After, you could run the above code. It will POS tag all words in the text and give back the original text with all words tagged like noun, verb etc. I this example as follows:

acqTagSplit = strsplit(acqTag," ")
> acqTag
[1] "This/DT paper/NN describes/VBZ a/DT novel/NN optical/JJ thread/NN plug/NN gauge/NN (OTPG)/NN for/IN internal/JJ thread/NN inspection/NN using/VBG machine/NN vision./NN The/DT OTPG/NNP is/VBZ composed/VBN of/IN a/DT rigid/JJ industrial/JJ endoscope,/NNS a/DT charge-coupled/JJ device/NN camera,/VBD and/CC a/DT two/CD degree-of-freedom/NN motion/NN control/NN unit./NN A/DT sequence/NN of/IN partial/JJ wall/NN images/NNS of/IN an/DT internal/JJ thread/NN are/VBP retrieved/VBN and/CC reconstructed/VBN into/IN a/DT 2D/JJ unwrapped/JJ image./NN Then,/IN a/DT digital/JJ image/NN processing/NN and/CC classification/NN procedure/NN is/VBZ used/VBN to/TO normalize,/JJ segment,/NN and/CC determine/VB the/DT quality/NN of/IN the/DT internal/JJ thread./NN"

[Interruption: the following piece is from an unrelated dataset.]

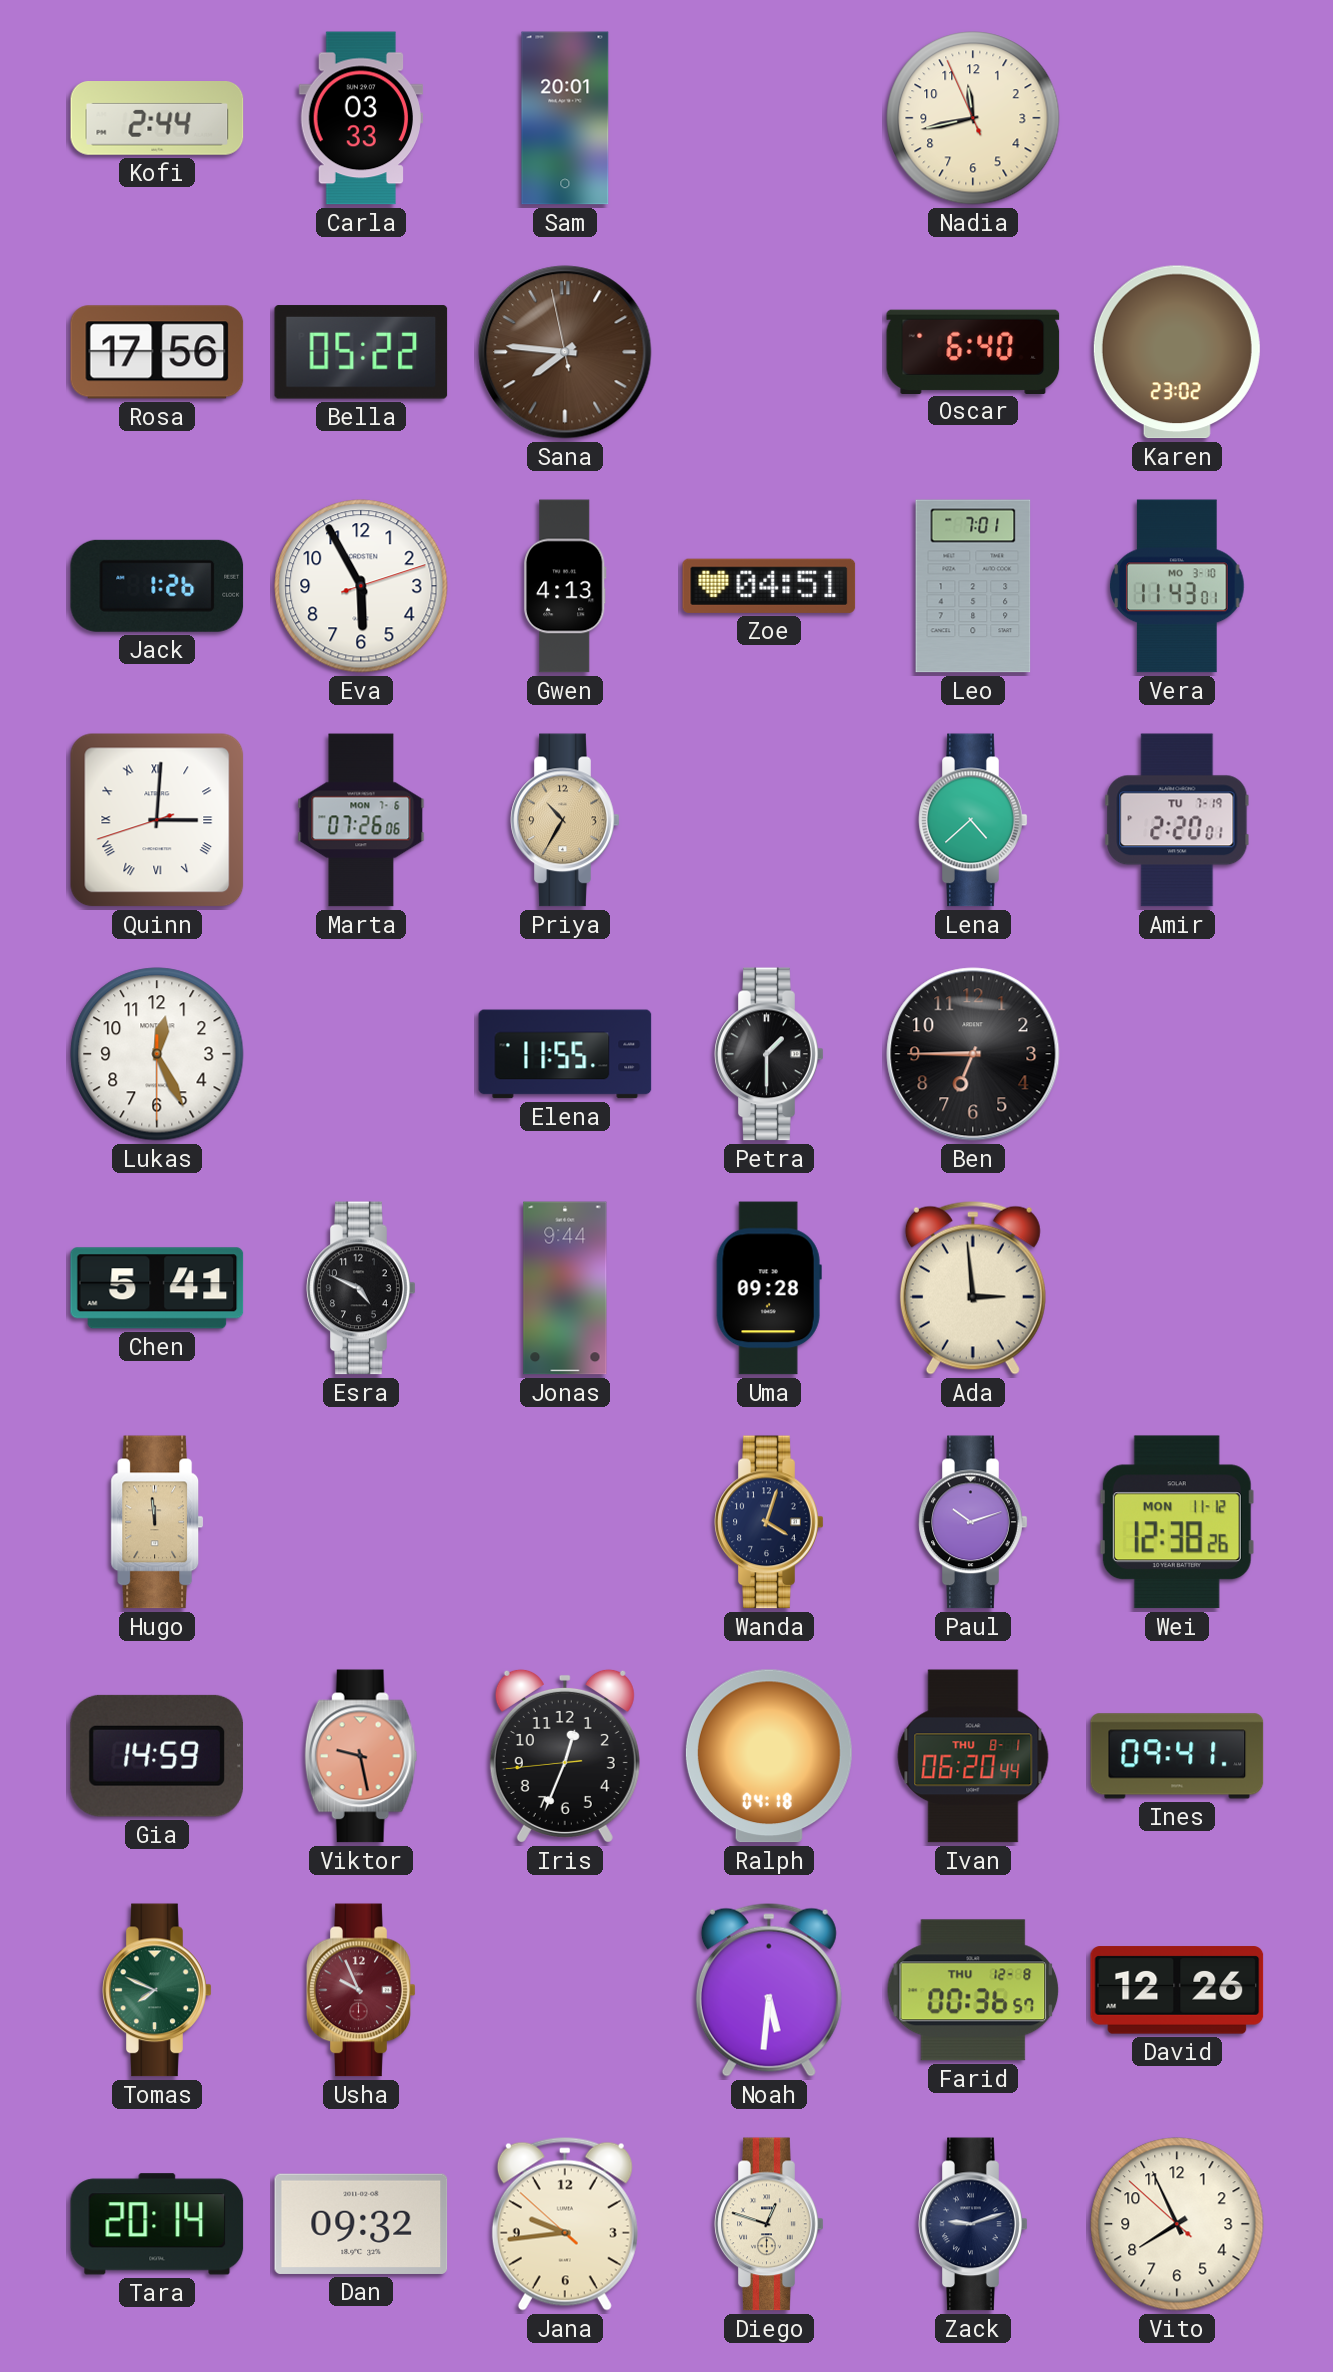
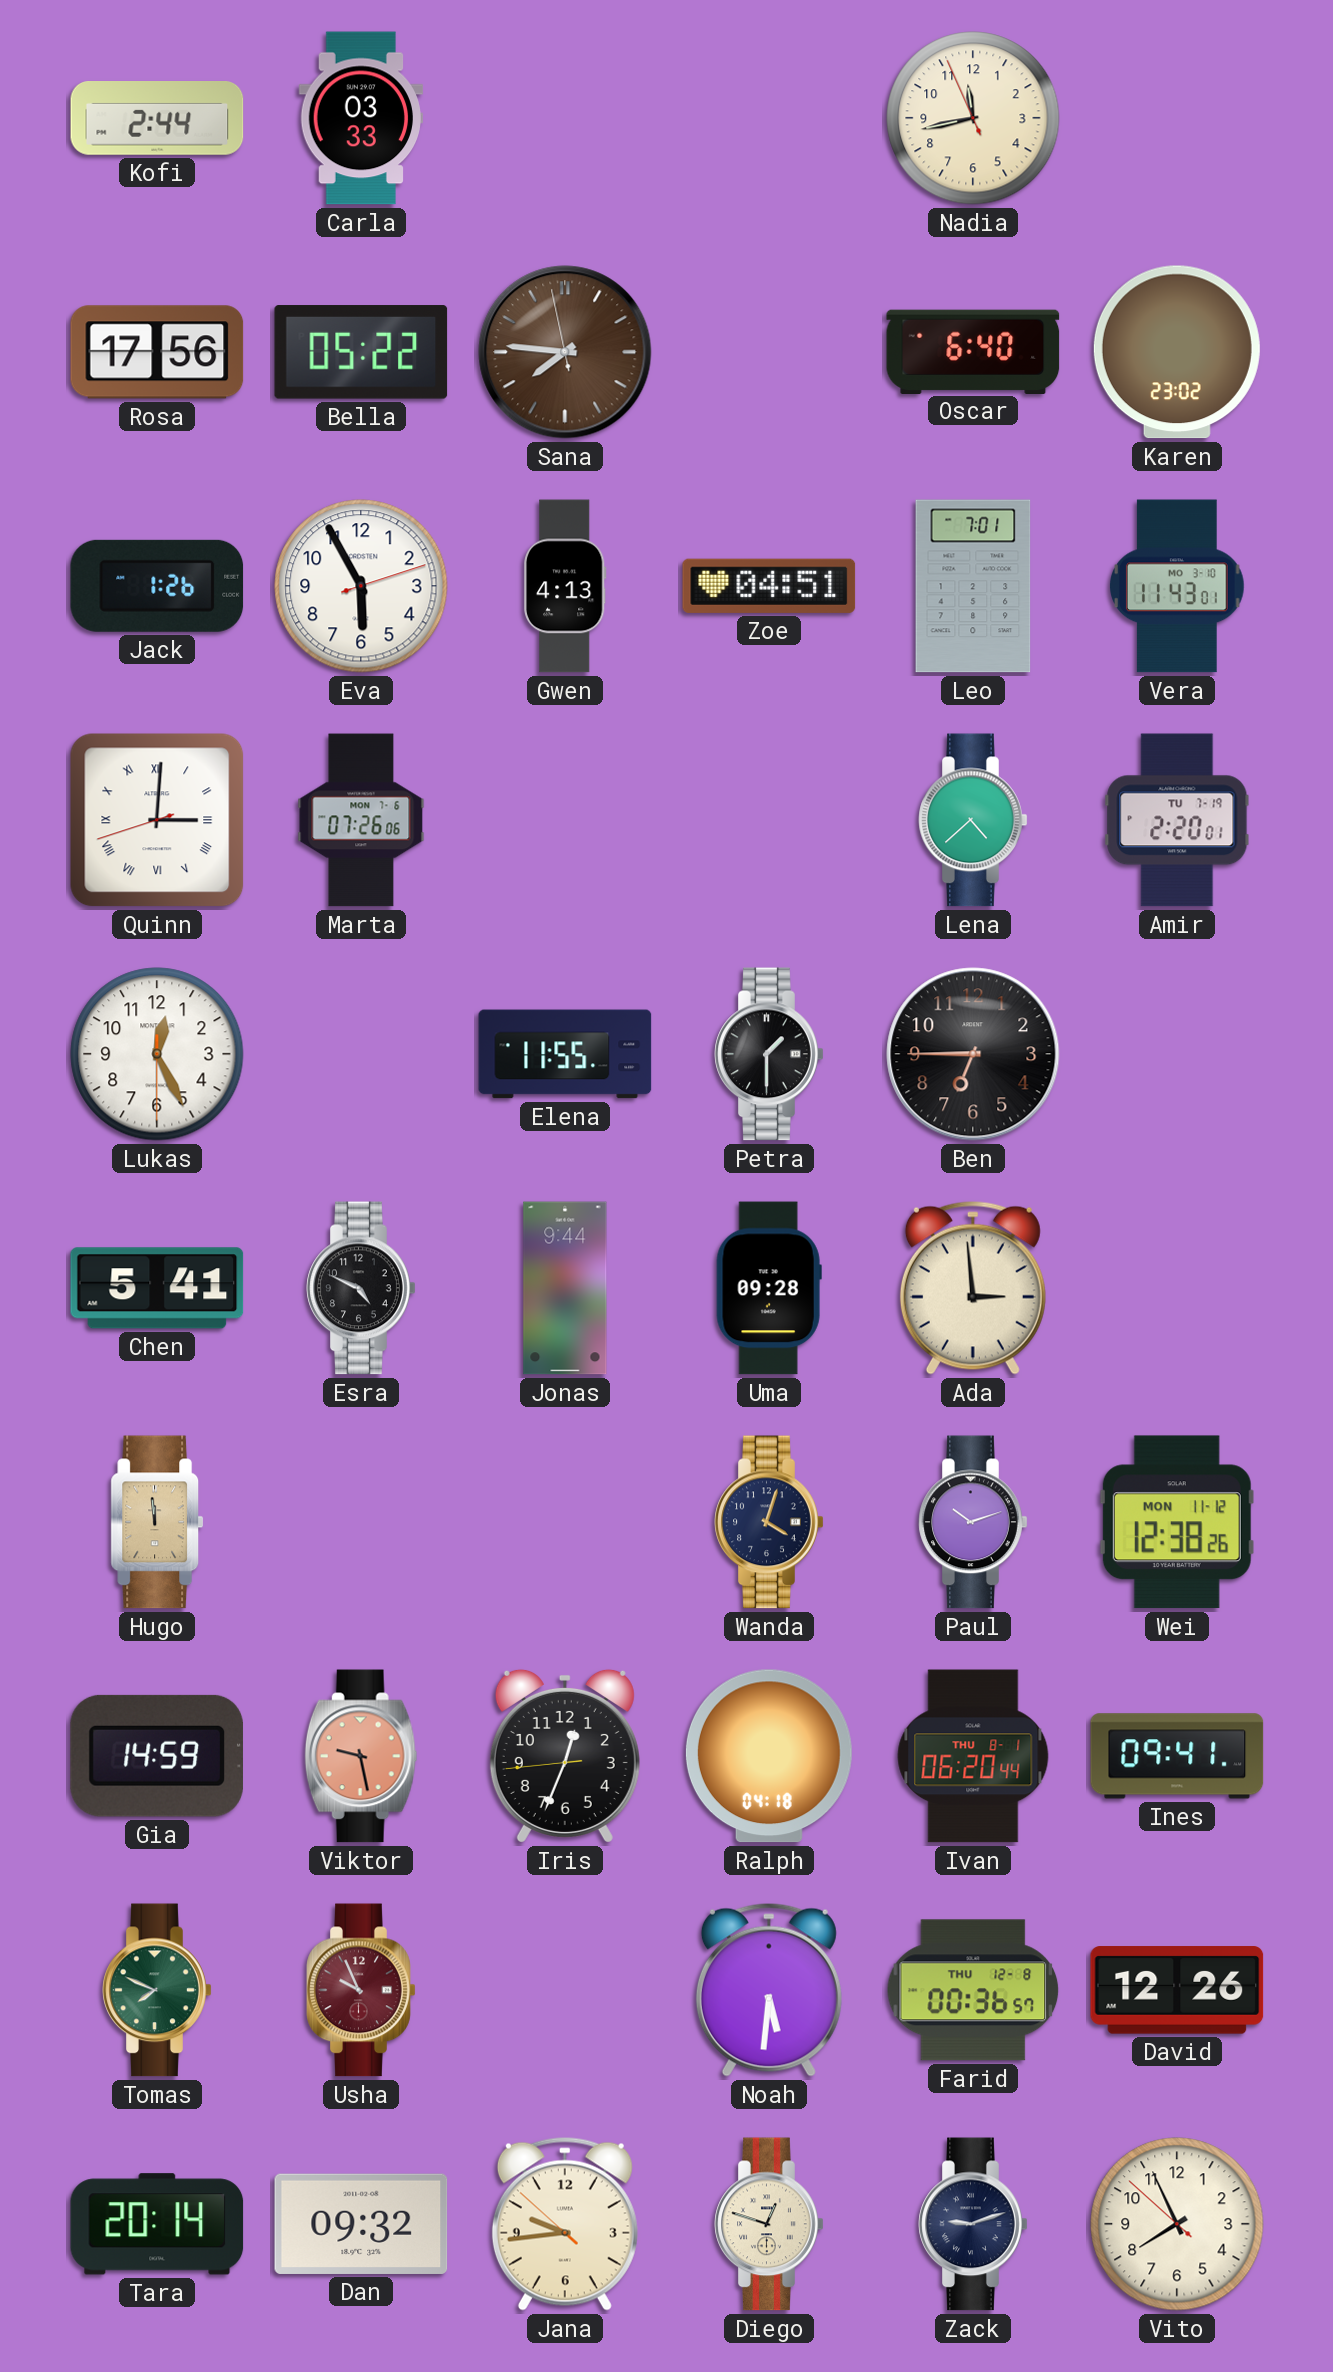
Sam: 20:01 -> none
Priya: 10:35 -> none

After all word, separated by a dash, you have all the POS tags. To separate theese from the word, you could first separate the words - as you did in your example:

acqTagSplit = strsplit(acqTag," ")
acqTagSplit
    [[1]]
     [1] "This/DT"              "paper/NN"             "describes/VBZ"       
     [4] "a/DT"                 "novel/NN"             "optical/JJ"          
     [7] "thread/NN"            "plug/NN"              "gauge/NN"            
    [10] "(OTPG)/NN"            "for/IN"               "internal/JJ"         
    [13] "thread/NN"            "inspection/NN"        "using/VBG"           
    [16] "machine/NN"           "vision./NN"           "The/DT"              
    [19] "OTPG/NNP"             "is/VBZ"               "composed/VBN"        
    [22] "of/IN"                "a/DT"                 "rigid/JJ"            
    [25] "industrial/JJ"        "endoscope,/NNS"       "a/DT"                
    [28] "charge-coupled/JJ"    "device/NN"            "camera,/VBD"         
    [31] "and/CC"               "a/DT"                 "two/CD"              
    [34] "degree-of-freedom/NN" "motion/NN"            "control/NN"          
    [37] "unit./NN"             "A/DT"                 "sequence/NN"         
    [40] "of/IN"                "partial/JJ"           "wall/NN"             
    [43] "images/NNS"           "of/IN"                "an/DT"               
    [46] "internal/JJ"          "thread/NN"            "are/VBP"             
    [49] "retrieved/VBN"        "and/CC"               "reconstructed/VBN"   
    [52] "into/IN"              "a/DT"                 "2D/JJ"               
    [55] "unwrapped/JJ"         "image./NN"            "Then,/IN"            
    [58] "a/DT"                 "digital/JJ"           "image/NN"            
    [61] "processing/NN"        "and/CC"               "classification/NN"   
    [64] "procedure/NN"         "is/VBZ"               "used/VBN"            
    [67] "to/TO"                "normalize,/JJ"        "segment,/NN"         
    [70] "and/CC"               "determine/VB"         "the/DT"              
    [73] "quality/NN"           "of/IN"                "the/DT"              
    [76] "internal/JJ"          "thread./NN"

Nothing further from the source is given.